--- RECORDS ---

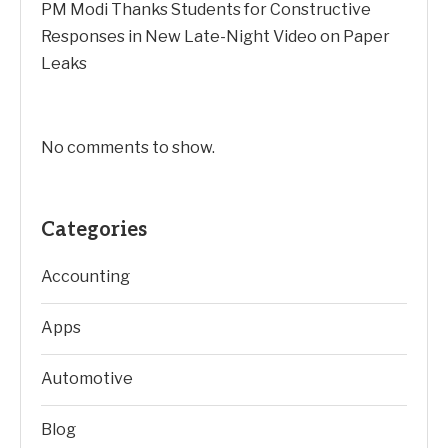
PM Modi Thanks Students for Constructive
Responses in New Late-Night Video on Paper
Leaks
No comments to show.
Categories
Accounting
Apps
Automotive
Blog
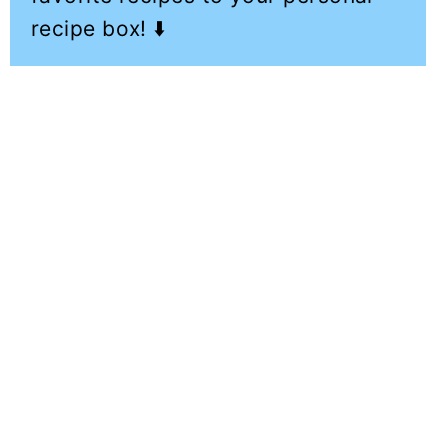
recipe box! ⬇️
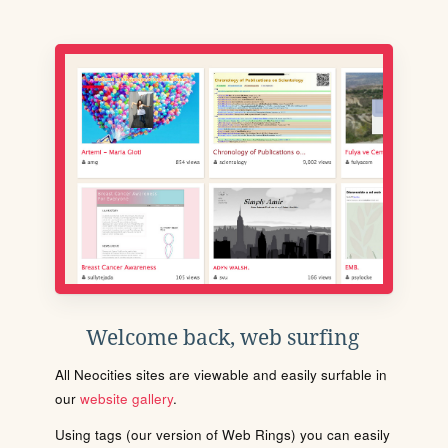
Welcome back, web surfing
All Neocities sites are viewable and easily surfable in
our
website gallery
.
Using tags (our version of Web Rings) you can easily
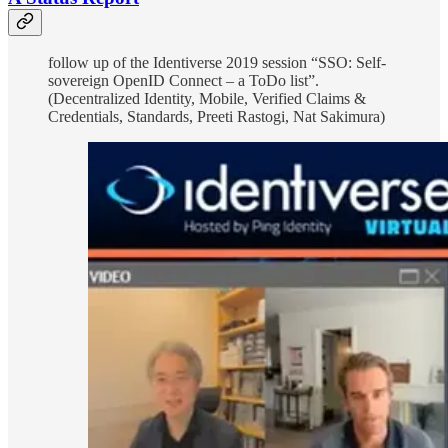
follow up of the Identiverse 2019 session “SSO: Self-
sovereign OpenID Connect – a ToDo list”.
(Decentralized Identity, Mobile, Verified Claims &
Credentials, Standards, Preeti Rastogi, Nat Sakimura)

--- EXERCISE GOAL ---
Return every line above where "easily" appears.

--- EXERCISE OUTPUT ---
All Neocities sites are viewable and easily surfable in
Using tags (our version of Web Rings) you can easily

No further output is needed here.